We've added a new option, CFINDEX TYPE="website". The KEY attribute is used to specify the URL of the site (file or directory) to be spidered. Examples include:
<CFINDEX TYPE="website" KEY="http://domainname/">
<CFINDEX TYPE="website" KEY="http://domainname/dirname/filename.ext">
When spidering a web site, the KEY attribute indicates the starting page, which doesn't necessarily have to be the home page of the web site. Indeed, you could create separate search collections for sub-sections of a web site if desired.
The spidering process simply follows the links found in the starting page, processing any links that result in text/html files formats (.cfm, .htm, .jsp, .asp, .aspx, etc.). Recursion is automatic, following pages through the site. It's also smart enough not to follow links to sites other than the one you're spidering.

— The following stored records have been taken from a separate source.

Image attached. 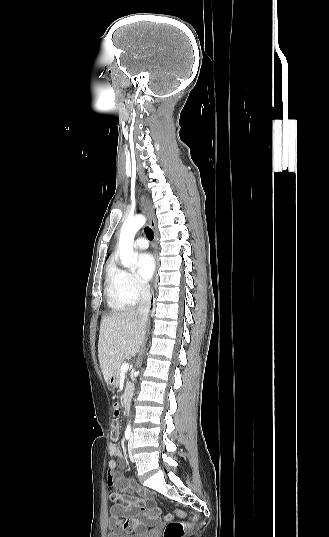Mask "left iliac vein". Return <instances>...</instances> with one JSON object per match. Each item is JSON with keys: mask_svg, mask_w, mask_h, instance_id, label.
Instances as JSON below:
<instances>
[{"mask_svg": "<svg viewBox=\"0 0 329 537\" xmlns=\"http://www.w3.org/2000/svg\"><path fill=\"white\" fill-rule=\"evenodd\" d=\"M133 442H134V435L131 434L129 442H128V450H129V453H130V459L132 461H134L133 456H132Z\"/></svg>", "mask_w": 329, "mask_h": 537, "instance_id": "4c4485c4", "label": "left iliac vein"}]
</instances>
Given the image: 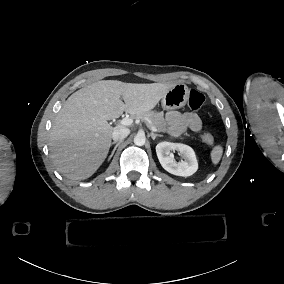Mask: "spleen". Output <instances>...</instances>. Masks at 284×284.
I'll return each mask as SVG.
<instances>
[{
  "instance_id": "1",
  "label": "spleen",
  "mask_w": 284,
  "mask_h": 284,
  "mask_svg": "<svg viewBox=\"0 0 284 284\" xmlns=\"http://www.w3.org/2000/svg\"><path fill=\"white\" fill-rule=\"evenodd\" d=\"M222 153H223V148L220 145L215 146L213 148V150L211 151V159H212L213 164L219 163L222 157Z\"/></svg>"
}]
</instances>
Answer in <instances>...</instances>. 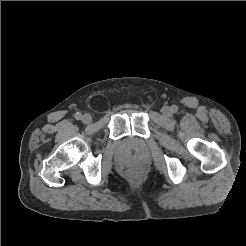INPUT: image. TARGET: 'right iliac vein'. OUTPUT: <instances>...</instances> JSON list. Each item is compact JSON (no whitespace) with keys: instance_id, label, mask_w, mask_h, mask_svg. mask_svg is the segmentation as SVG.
<instances>
[{"instance_id":"1","label":"right iliac vein","mask_w":246,"mask_h":246,"mask_svg":"<svg viewBox=\"0 0 246 246\" xmlns=\"http://www.w3.org/2000/svg\"><path fill=\"white\" fill-rule=\"evenodd\" d=\"M91 120H92V117H91L90 114H84V115L82 116V122L85 123V124L90 123Z\"/></svg>"}]
</instances>
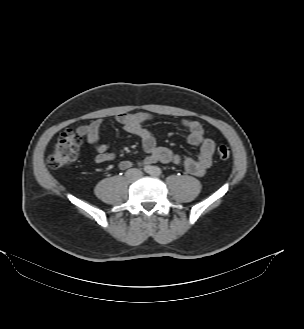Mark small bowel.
<instances>
[{"mask_svg": "<svg viewBox=\"0 0 304 329\" xmlns=\"http://www.w3.org/2000/svg\"><path fill=\"white\" fill-rule=\"evenodd\" d=\"M153 120V115L148 112L121 113L115 118V122L125 131L138 136L142 147L147 154L144 163H165L183 167L188 173L194 176H202L211 166L212 157L215 151L214 142L207 138L201 124L193 119H183L179 125L188 133V141L198 146L200 151L197 159L183 157L174 153L169 148L158 145L153 134L146 127L147 123ZM101 120H95L89 124L82 125L77 129L78 134L89 144L93 145L97 154L93 161L95 164H102L114 160L115 153L108 145L99 142ZM133 163L123 160L119 163L122 170L129 169Z\"/></svg>", "mask_w": 304, "mask_h": 329, "instance_id": "obj_1", "label": "small bowel"}]
</instances>
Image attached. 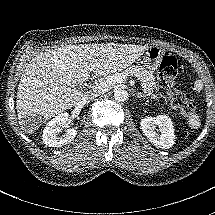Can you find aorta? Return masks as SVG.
Instances as JSON below:
<instances>
[{
    "mask_svg": "<svg viewBox=\"0 0 215 215\" xmlns=\"http://www.w3.org/2000/svg\"><path fill=\"white\" fill-rule=\"evenodd\" d=\"M129 99V94L126 90L120 89L115 91L114 93V100L118 103L125 102Z\"/></svg>",
    "mask_w": 215,
    "mask_h": 215,
    "instance_id": "obj_1",
    "label": "aorta"
}]
</instances>
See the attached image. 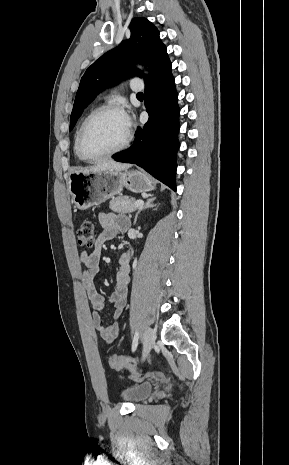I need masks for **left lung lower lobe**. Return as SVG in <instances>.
<instances>
[{
	"instance_id": "obj_1",
	"label": "left lung lower lobe",
	"mask_w": 289,
	"mask_h": 465,
	"mask_svg": "<svg viewBox=\"0 0 289 465\" xmlns=\"http://www.w3.org/2000/svg\"><path fill=\"white\" fill-rule=\"evenodd\" d=\"M177 97L171 71L146 84L144 103L149 120L143 129H137L132 147L112 156L116 161L140 166L173 190H176V153L179 147Z\"/></svg>"
}]
</instances>
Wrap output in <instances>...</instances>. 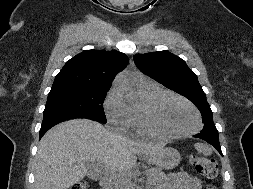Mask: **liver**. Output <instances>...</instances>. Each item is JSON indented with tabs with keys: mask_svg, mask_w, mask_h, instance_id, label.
<instances>
[{
	"mask_svg": "<svg viewBox=\"0 0 253 189\" xmlns=\"http://www.w3.org/2000/svg\"><path fill=\"white\" fill-rule=\"evenodd\" d=\"M162 144H139L88 119L62 122L49 130L38 145L35 189H68L88 173L97 178L98 166L112 177L129 180L137 156H153ZM92 170V171H91ZM123 189H130V181Z\"/></svg>",
	"mask_w": 253,
	"mask_h": 189,
	"instance_id": "obj_1",
	"label": "liver"
}]
</instances>
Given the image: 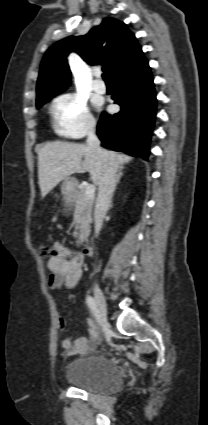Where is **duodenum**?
<instances>
[{"mask_svg":"<svg viewBox=\"0 0 208 425\" xmlns=\"http://www.w3.org/2000/svg\"><path fill=\"white\" fill-rule=\"evenodd\" d=\"M82 251H83V253H84L86 256H88V255H91V254H92L93 249H92V247H91V246H89V245H84V246L82 247Z\"/></svg>","mask_w":208,"mask_h":425,"instance_id":"duodenum-1","label":"duodenum"}]
</instances>
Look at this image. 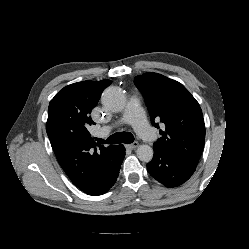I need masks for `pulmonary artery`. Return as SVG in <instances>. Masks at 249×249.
<instances>
[{
    "label": "pulmonary artery",
    "mask_w": 249,
    "mask_h": 249,
    "mask_svg": "<svg viewBox=\"0 0 249 249\" xmlns=\"http://www.w3.org/2000/svg\"><path fill=\"white\" fill-rule=\"evenodd\" d=\"M120 122L131 125L139 137L145 141H152L155 137V132L147 122L145 112L137 96L130 97L126 102ZM111 130V126H104L98 131V134L107 136Z\"/></svg>",
    "instance_id": "1"
}]
</instances>
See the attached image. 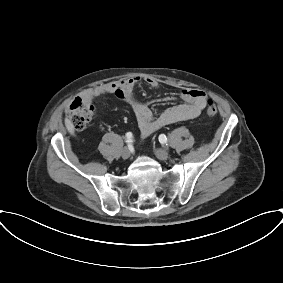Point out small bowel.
<instances>
[{
  "instance_id": "c3829d8e",
  "label": "small bowel",
  "mask_w": 283,
  "mask_h": 283,
  "mask_svg": "<svg viewBox=\"0 0 283 283\" xmlns=\"http://www.w3.org/2000/svg\"><path fill=\"white\" fill-rule=\"evenodd\" d=\"M140 82V77H131L105 83L85 90L82 98L92 101L95 97L111 94L128 104L136 116L143 139L169 124L196 118L206 106L207 95L202 90L187 89L181 93L183 103L163 110L155 118L150 109L151 101L140 100L134 94V89ZM145 83L151 88L159 87V82L154 78H146Z\"/></svg>"
}]
</instances>
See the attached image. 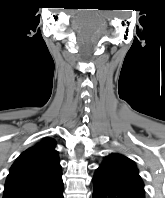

Some will want to point out that it IS possible to do spidering in CFMX, using the vspider.exe command line utility. Its existence is a surprise to many, as it's not documented in the normal CF documentation. Unfortunately, it's also limited to only spidering your localhost. BlueDragon doesn't impose such a limit, nor is there any limit on the number of documents you can index or search.
There are other details to note, including options for letting the index be synchronous or not, so be sure to read the Compatibility Guide (or Enhancements Guide, as of 6.2) for more info.
This is a really great feature to point out--I was faced with this
limitation of CFMX on a project recently and we actually have CFMX and
BlueDragon both running now so we can do site spidering across multiple
sites. Without getting too much into the gory details, in our case we use
BlueDragon to spider several sites, then dump the spider results into a SQL
Server database so it can be picked up by a CF 5 server and rolled into
that server's Verity collections. This was a very crucial piece of the
puzzle on a project with a very short deadline, and BlueDragon came in
extremely handy to solve this quickly and easily.
Matt Woodward [mpwoodward@gmail.com]
Have you forgotten that you can do type="custom" index using CFINDEX? This will take a query and chuck it in the text index. CFSEARCH can be passed a comma delimted list of indexes that it will search through, so even if you don't put the static and the dynamic content into one index you can still search both at once. Or is this a limitation on Bluedragon that I missed and it can't take a query to index?
Well whatever, being able to give CFINDEX a URL is still very cool!
Stephen, I'm not sure what you're getting at. We do indeed support the
CUSTOM attribute. This was just about spidering sites. Can you clarify what
you were getting at?